▸ DATA FOR REVIEW:

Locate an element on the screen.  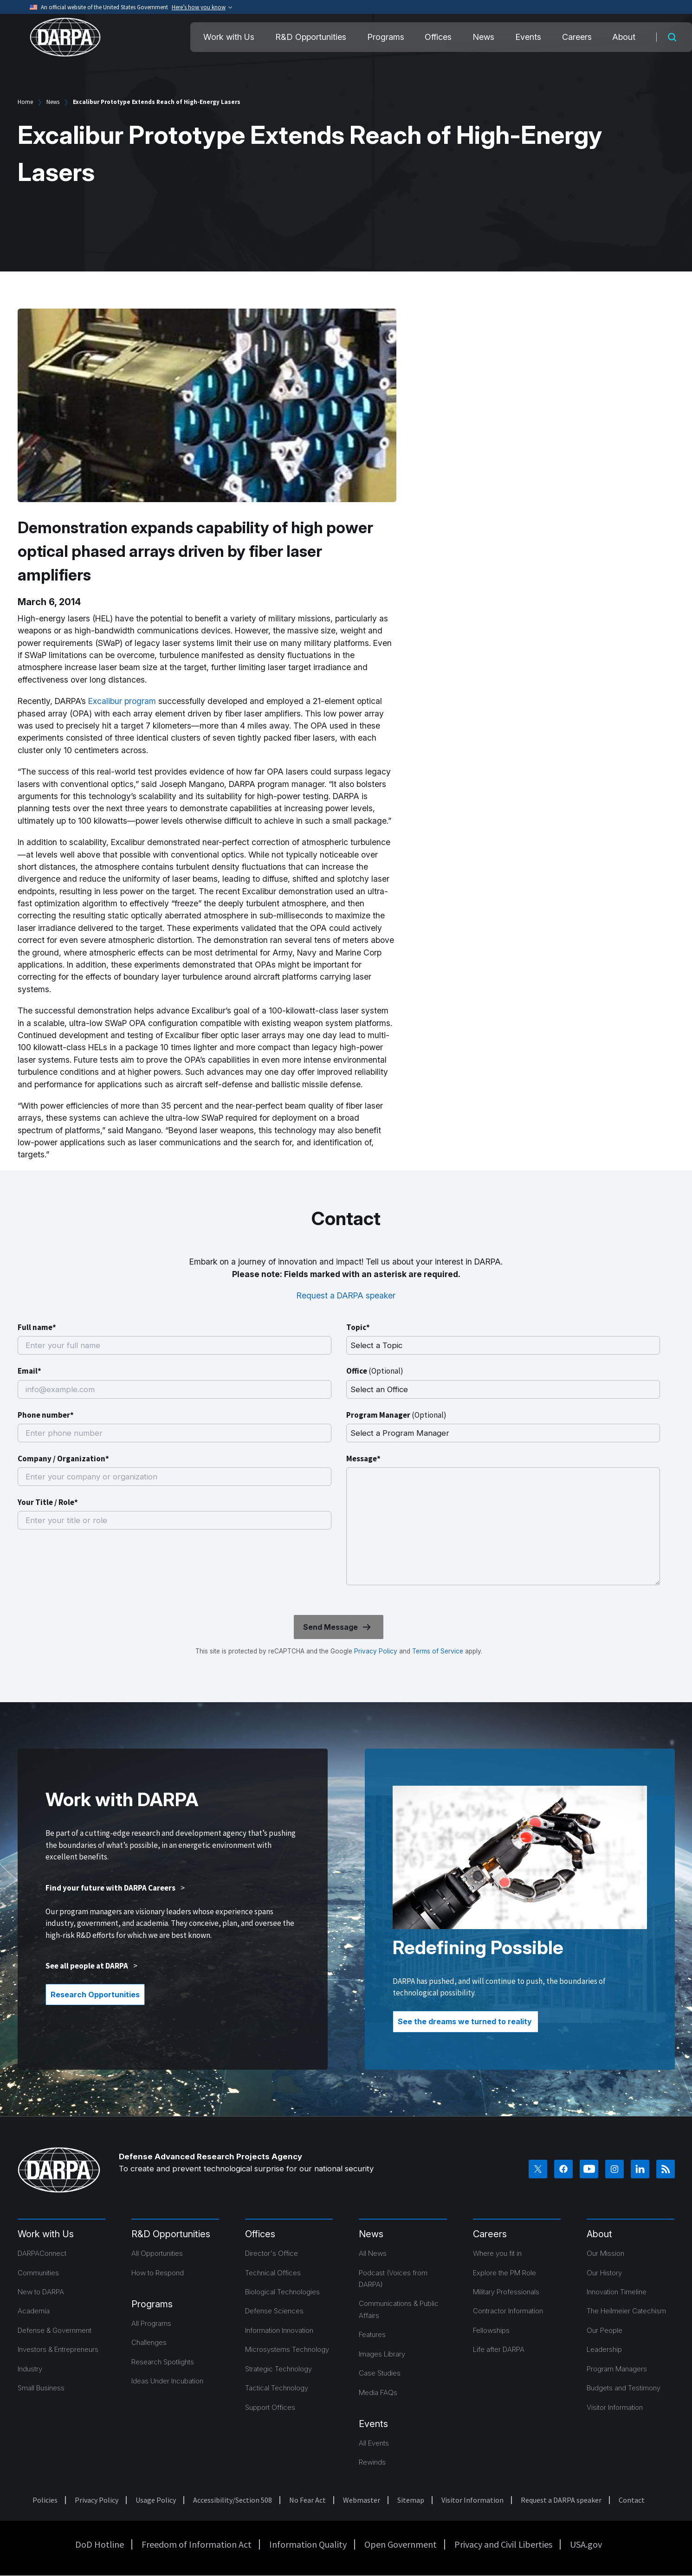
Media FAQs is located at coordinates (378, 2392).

---

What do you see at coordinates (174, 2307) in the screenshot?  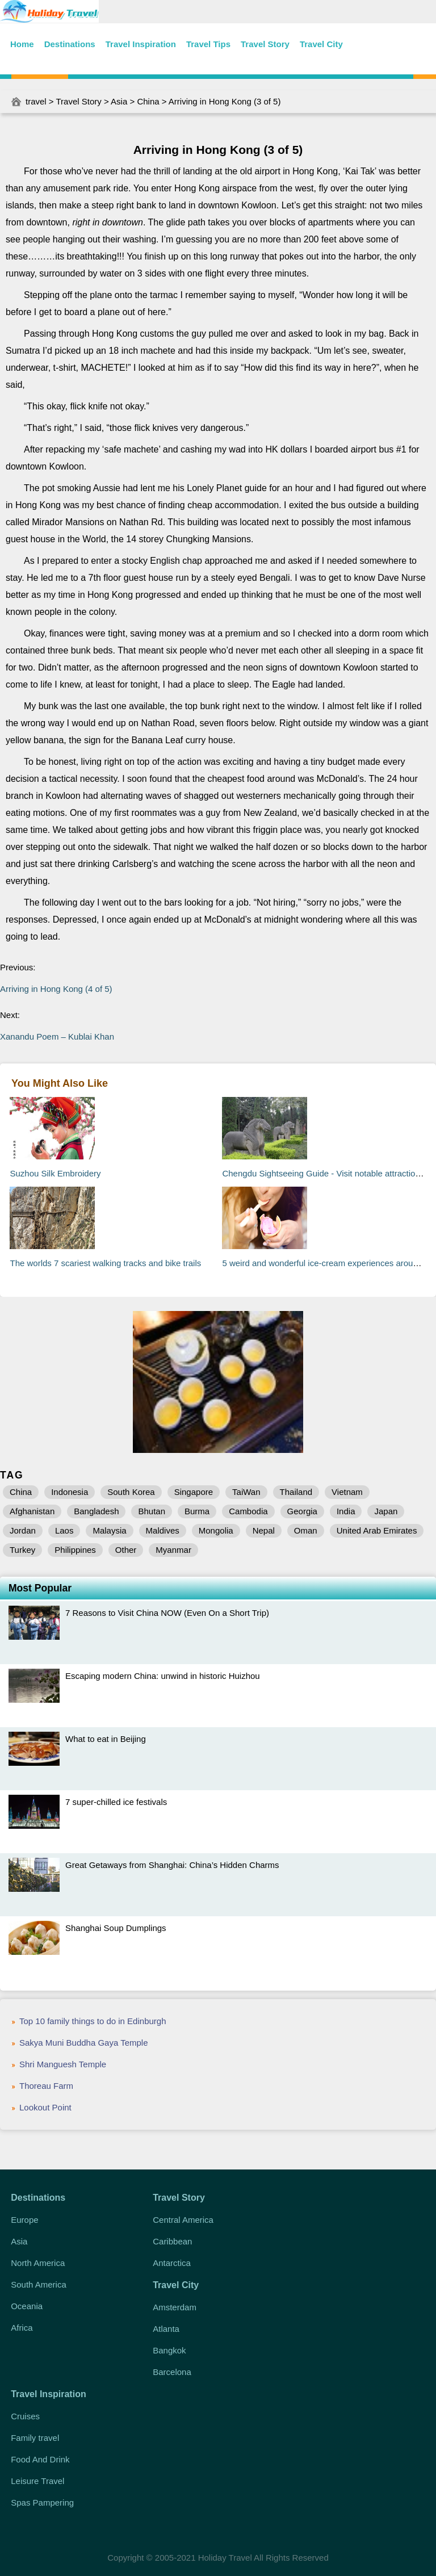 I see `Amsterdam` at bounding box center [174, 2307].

--

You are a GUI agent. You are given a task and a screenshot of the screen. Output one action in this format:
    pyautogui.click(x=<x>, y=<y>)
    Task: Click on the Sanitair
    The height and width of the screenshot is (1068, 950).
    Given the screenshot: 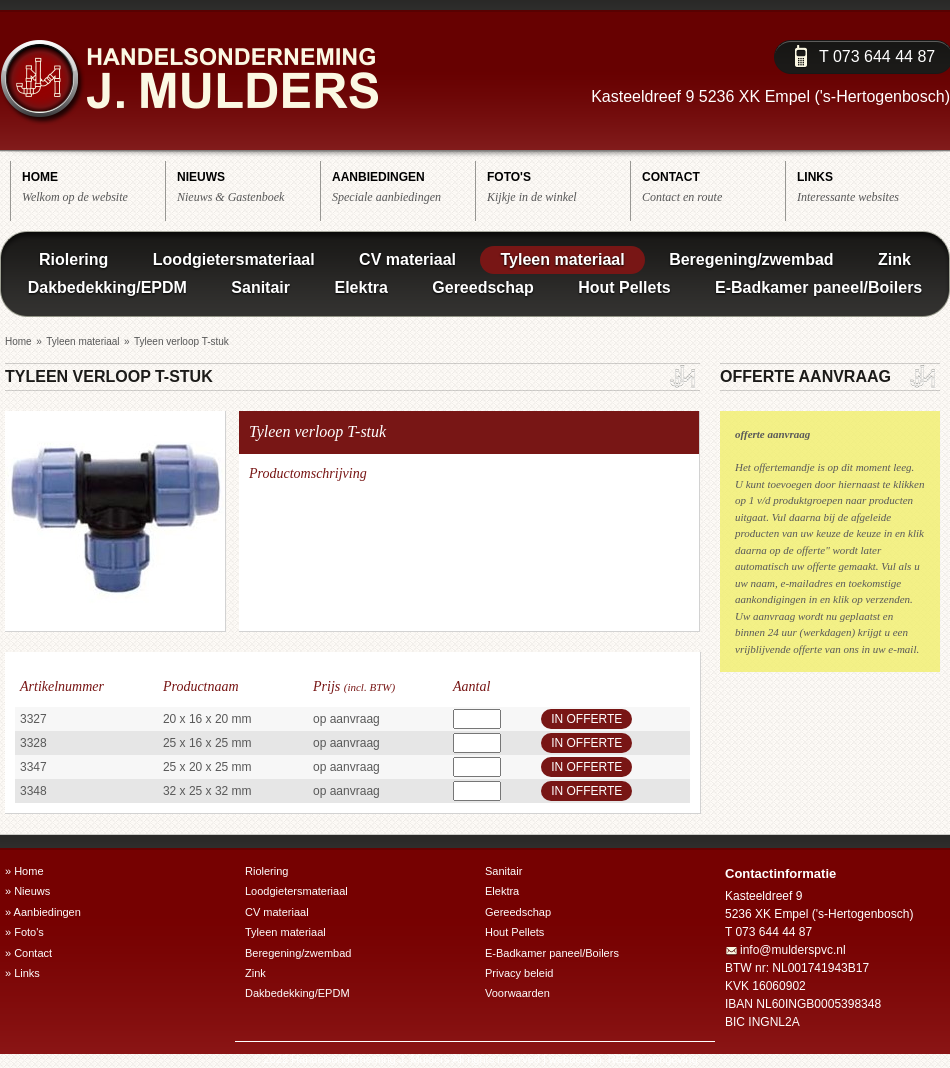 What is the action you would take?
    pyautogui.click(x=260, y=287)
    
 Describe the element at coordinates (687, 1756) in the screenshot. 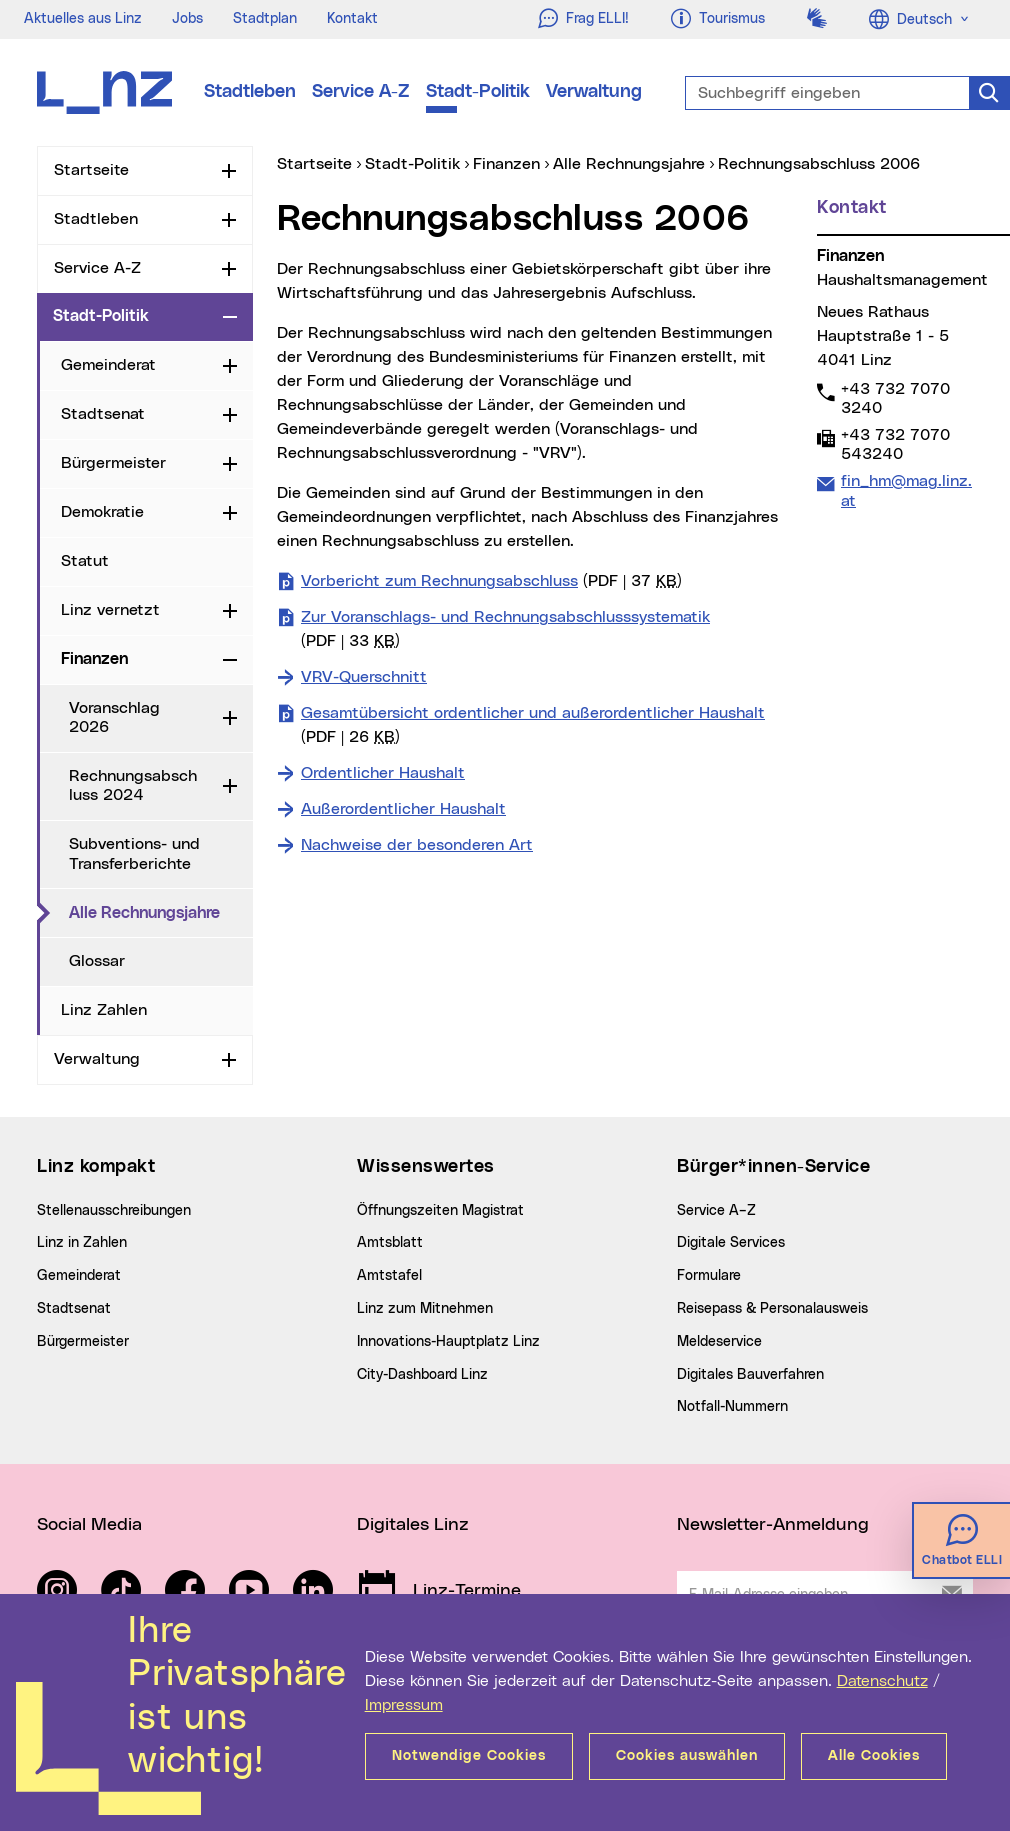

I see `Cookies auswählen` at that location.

▸ WORK INSTRUCTION: Reproduce verbatim the lines above, from the line with "You are a GUI" through the line with "The height and".

▸ SOLVED PROBLEM:
You are a GUI agent. You are given a task and a screenshot of the screen. Output one action in this format:
    pyautogui.click(x=<x>, y=<y>)
    Task: Click on the Sanitair
    The height and width of the screenshot is (1068, 950).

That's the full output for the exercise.